Treasury Board, which controls the government money purse, wants a seat at the table when Crown corporations negotiate with their respective unions, but that’s a move that could shatter delicate discussions and keep parties from coming to agreements, says George Smith, a former negotiator who faced off with unions in over 100 collective agreements.

And with the Conservative government’s record of legislating unions back to work, standoffs could mount, leading to a rise in work stoppages and labour unrest.

Smith lauds the government’s effort to get costs under control at Crown corporations and push for better performance, but derides the idea that government can get directly involved.

Normally, a Crown corporation’s management negotiates with its union to come up with a deal that works with both parties. The problem, according to critics, is that both sides know taxpayers are picking up the tab, so unions get better deals than similar businesses in the private sector. 

That leaves some, including Fair Pensions for All, a group that advocates against public sector pensions, feeling the system leaves taxpayers paying for benefits that few will ever see in their own private sector jobs. 

Top among those are defined benefits pension plans, which guarantee payouts regardless of how pension investments might have fared. Private sector companies regularly offer defined contribution plans, which guarantee the company will put in a certain amount of money. But if markets collapse, as they did in the 2008 global downturn, workers will see their pensions decline and may need to work longer to recoup the losses.

The group estimates that there are at least 8 Crown corporations out of a total 48 facing nearly $9 billion in pension shortfalls—even after billions in government top-ups.

But the problem can’t be fixed by Treasury Board trying to intervene in union negotiations, said Smith. 

“Unions will object to it, management will be compromised, and those bargaining tables are going to be very, very awkward with a representative of Treasury Board that nobody wants there.”

Smith was among several witnesses who have testified before the parliament’s finance committee on the provisions—few of whom thought they were a good idea. Of those who did, their focus was largely on the fact that public sector unions, including those at crown corporations, receive benefits that are more generous than the private sector. 

That, combined with endemic underperformance in the public sector—a topic of endless derision among private companies that work with the government—has made the Conservatives pursue bold reforms.
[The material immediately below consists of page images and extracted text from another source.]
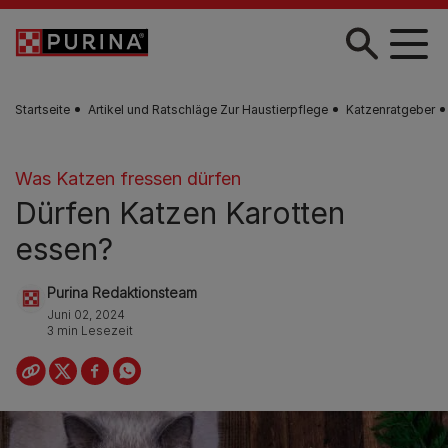
Skip to main content
Startseite
Artikel und Ratschläge Zur Haustierpflege
Katzenratgeber
Was Katzen fressen dürfen
Dürfen Katzen Karotten
essen?
Purina Redaktionsteam
Juni 02, 2024
3 min Lesezeit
But bringing Treasury Board to the bargaining table could be a disaster, said Smith.

“My question is what happens the first time one of these Treasury Board representatives goes to one of these bargaining tables and the union says, ‘We’re not meeting with you. We’re not even going to have the meeting.’ I think that’s entirely possible.”

Emotional Process

Rather than a mathematical process of exchanging sheets of numbers, negotiating a collective agreement is a highly emotional process, said Smith, and something those who’ve never done it cannot easily understand.

“It’s much more behavioural than it is scientific. There is a rapport that develops between chief negotiators—nods and winks—and often the chief negotiators are closer to each other than they are to their respective teams.”

Smith says the figures written on paper often come secondary to the relationship dynamic that plays out.

“Collective bargaining is intense interpersonal behavioural drama. Often there is an intimacy to it, even though the parties are clearly from different sides of the table.”

Those negotiators rely on each other, he said, because each knows they can’t win unless the other side also wins. While many union witnesses raised that point in committee also, Smith was one of the few speaking from a management perspective to suggest the proposed changes could wreak havoc on negotiations.

“It’s not just about plunking something on the table and saying ‘take it or leave it.’ That’s the easiest way for it not to work,” said Smith, adding that this is effectively what the government is doing. 

By having Treasury Board at the table, management has the full weight of government behind them and pressure to act accordingly. 

“What this government is doing is creating a situation where a Crown corporation would go to the unions and say, ‘Take it or leave it and by the way we have the government behind us.’ Well, you know what the answer to that is going to be: ‘leave it,’ and it’s going to be ‘leave it’ in spades. And then what is going to happen?”

One likely possibility is the government could legislate unions back to work, something it has done with Canada Post, CP Rail, and Air Canada. If that becomes a pattern, there is a possibility unions could fight back and Canada could see larger labour disruptions, say union leaders.